> _The task_:
Each line of the data below holding the word "Theo" must be copied.

[Records excerpted from a collection]

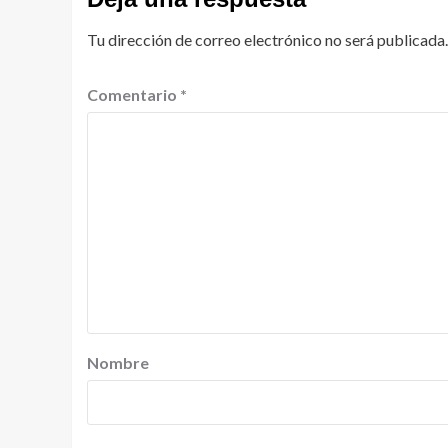
Tu dirección de correo electrónico no será publicada.
Comentario
*
Nombre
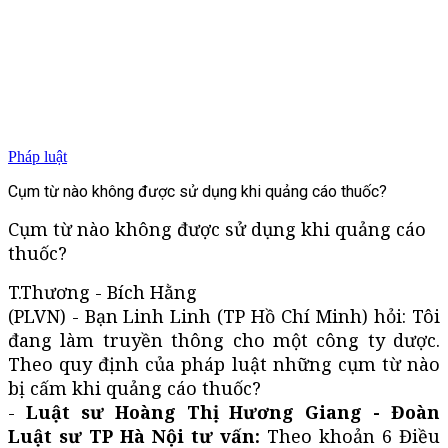
Pháp luật
Cụm từ nào không được sử dụng khi quảng cáo thuốc?
Cụm từ nào không được sử dụng khi quảng cáo
thuốc?
T.Thương - Bích Hằng
(PLVN) - Bạn Linh Linh (TP Hồ Chí Minh) hỏi: Tôi
đang làm truyền thông cho một công ty dược.
Theo quy định của pháp luật những cụm từ nào
bị cấm khi quảng cáo thuốc?
-
Luật sư Hoàng Thị Hương Giang - Đoàn
Luật sư TP Hà Nội tư vấn:
Theo khoản 6 Điều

> _Exercise output_:
Theo quy định của pháp luật những cụm từ nào
Theo khoản 6 Điều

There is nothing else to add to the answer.